Мне нет нужды писать вам о совершенно исключительном успехе «Странников». Если вы были на премьере, то помните, что Дениса, в полном смысле слова, не отпускали со сцены. Прошло уже много времени, а он все стоит перед моими глазами, бледный, в кожаном пиджаке, уже владеющий собой и потому внешне спокойный, но прядка на лбу так и пляшет, и через пять рядов меня опаляет исходящее от него пламя.

Странно было увидеть, что Ростиславлев ушел нахмуренный. За ним, что-то жарко объясняя, почти бегом следовала Камышина. Ее лицо, обычно смуглое, с некоторой желтизной, на сей раз было в красных пятнах, точно она торопливо и неумело намазала его помадой. Тут же шагал массивный Корнаков, неопределенно покачивавший маленькой головой, а вслед за Ростиславлевым семенил Евсеев, его мальчишеское личико в полуседой бороде выглядело растерянным, и он смахивал на озабоченного лисенка.

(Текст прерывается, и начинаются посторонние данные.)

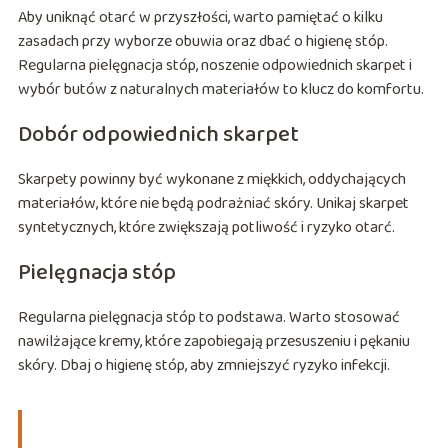
Aby uniknąć otarć w przyszłości, warto pamiętać o kilku
zasadach przy wyborze obuwia oraz dbać o higienę stóp.
Regularna pielęgnacja stóp, noszenie odpowiednich skarpet i
wybór butów z naturalnych materiałów to klucz do komfortu.
Dobór odpowiednich skarpet
Skarpety powinny być wykonane z miękkich, oddychających
materiałów, które nie będą podrażniać skóry. Unikaj skarpet
syntetycznych, które zwiększają potliwość i ryzyko otarć.
Pielęgnacja stóp
Regularna pielęgnacja stóp to podstawa. Warto stosować
nawilżające kremy, które zapobiegają przesuszeniu i pękaniu
skóry. Dbaj o higienę stóp, aby zmniejszyć ryzyko infekcji.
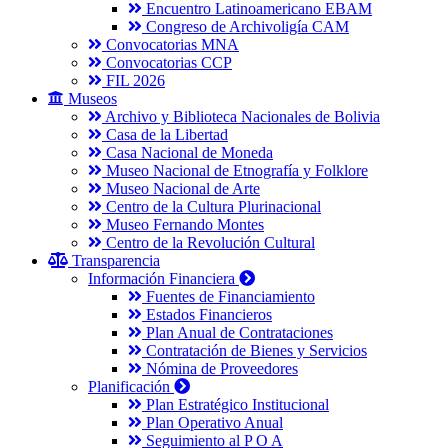
Encuentro Latinoamericano EBAM
Congreso de Archivoligía CAM
Convocatorias MNA
Convocatorias CCP
FIL 2026
Museos
Archivo y Biblioteca Nacionales de Bolivia
Casa de la Libertad
Casa Nacional de Moneda
Museo Nacional de Etnografía y Folklore
Museo Nacional de Arte
Centro de la Cultura Plurinacional
Museo Fernando Montes
Centro de la Revolución Cultural
Transparencia
Información Financiera
Fuentes de Financiamiento
Estados Financieros
Plan Anual de Contrataciones
Contratación de Bienes y Servicios
Nómina de Proveedores
Planificación
Plan Estratégico Institucional
Plan Operativo Anual
Seguimiento al P O A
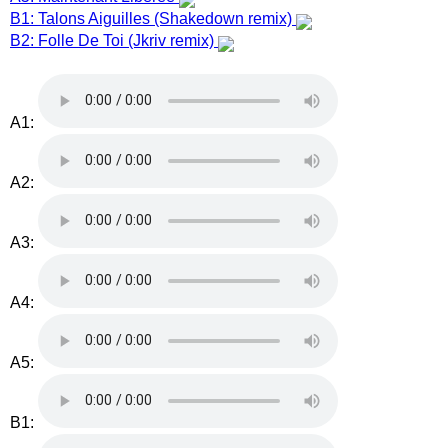
B1: Talons Aiguilles (Shakedown remix)
B2: Folle De Toi (Jkriv remix)
A1:
A2:
A3:
A4:
A5:
B1:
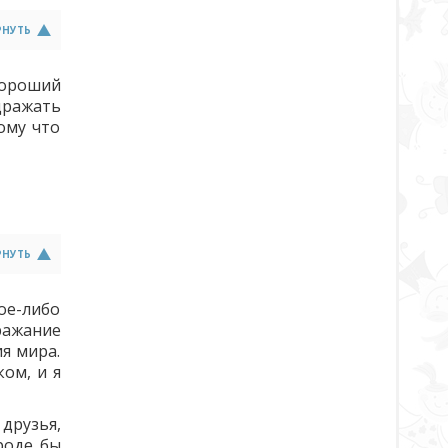
РНУТЬ
хороший
дражать
ому что
РНУТЬ
ое-либо
ражание
я мира.
ом, и я
друзья,
роде бы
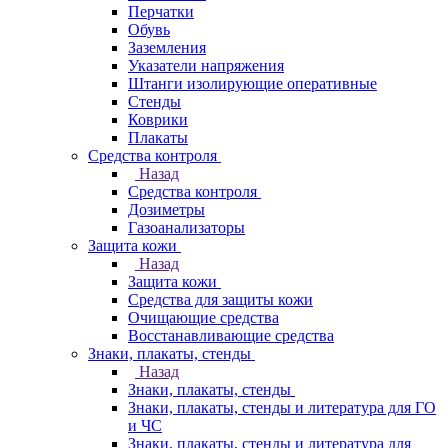
Перчатки
Обувь
Заземления
Указатели напряжения
Штанги изолирующие оперативные
Стенды
Коврики
Плакаты
Средства контроля
Назад
Средства контроля
Дозиметры
Газоанализаторы
Защита кожи
Назад
Защита кожи
Средства для защиты кожи
Очищающие средства
Восстанавливающие средства
Знаки, плакаты, стенды
Назад
Знаки, плакаты, стенды
Знаки, плакаты, стенды и литература для ГО
и ЧС
Знаки, плакаты, стенды и литература для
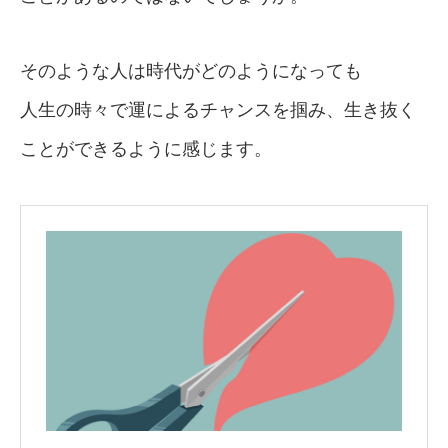
そのような人は時代がどのようになっても
人生の時々で運によるチャンスを掴み、生き抜く
ことができるように感じます。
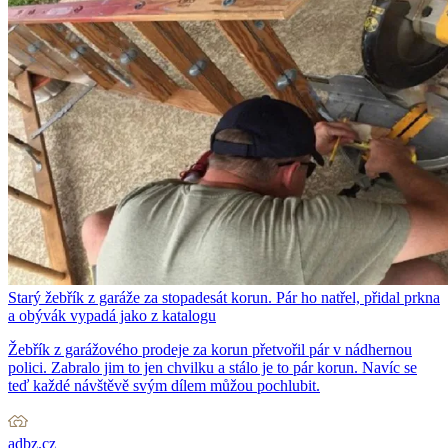
Starý žebřík z garáže za stopadesát korun. Pár ho natřel, přidal prkna
a obývák vypadá jako z katalogu
Žebřík z garážového prodeje za korun přetvořil pár v nádhernou
polici. Zabralo jim to jen chvilku a stálo je to pár korun. Navíc se
teď každé návštěvě svým dílem můžou pochlubit.
adbz.cz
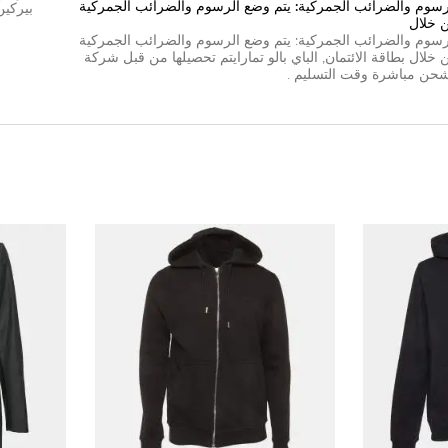
رسوم والضرائب الجمركية: يتم وضع الرسوم والضرائب الجمركية
بيركين
 خلال
رسوم والضرائب الجمركية: يتم وضع الرسوم والضرائب الجمركية
 خلال
بطاقة الائتمان
,
الباي بال
و
تمارا
يتم تحصيلها من قبل شركة
شحن مباشرة وقت التسليم .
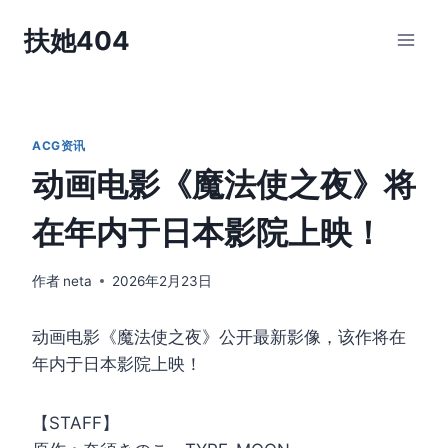
跳
扶她404
到
内
容
ACG资讯
动画电影《魔法使之夜》将
在年内于日本影院上映！
作者
neta
2026年2月23日
动画电影《魔法使之夜》公开最新影像，该作将在
年内于日本影院上映！
【STAFF】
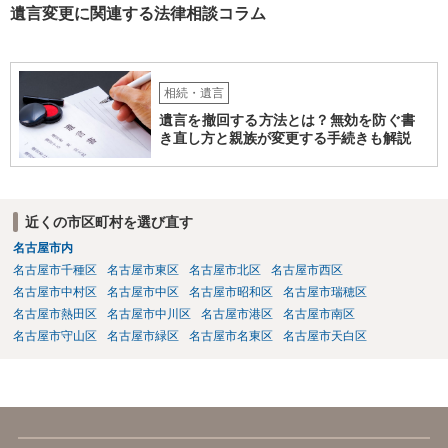
遺言変更に関連する法律相談コラム
相続・遺言
遺言を撤回する方法とは？無効を防ぐ書
き直し方と親族が変更する手続きも解説
近くの市区町村を選び直す
名古屋市内
名古屋市千種区
名古屋市東区
名古屋市北区
名古屋市西区
名古屋市中村区
名古屋市中区
名古屋市昭和区
名古屋市瑞穂区
名古屋市熱田区
名古屋市中川区
名古屋市港区
名古屋市南区
名古屋市守山区
名古屋市緑区
名古屋市名東区
名古屋市天白区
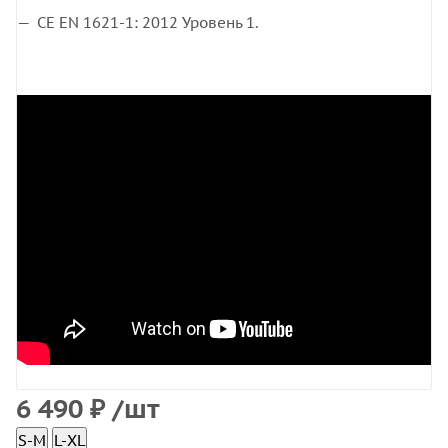
CE EN 1621-1: 2012 Уровень 1.
6 490
₽
/шт
S-M
L-XL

Все выяснилось на следующий день, когда Камышина мне позвонила. Серафим Сергеевич был недоволен. Он сказал, что Денис больше думал о зрелище, о пластике, о сценических эффектах, быть может, даже о грубоватых, но надежных средствах воздействия на зал, одним словом, об успехе, но не о сути дела. Грустно видеть, что он насквозь человек театра и аплодисменты для него дороже всего. Впрочем, не он первый, не он последний, для кого овации выше творческой миссии. Еще печальней, что все это можно было предвидеть. Он, Ростиславлев, с самого начала почувствовал в этом замысле серьезный изъян. Он сразу ощутил эту подспудную апологию скитальчества, издавна разъедавшего те основы, на которых стояла народная жизнь. Ему жаль было лишний раз оказаться правым. Видит бог, он бы предпочел ошибиться.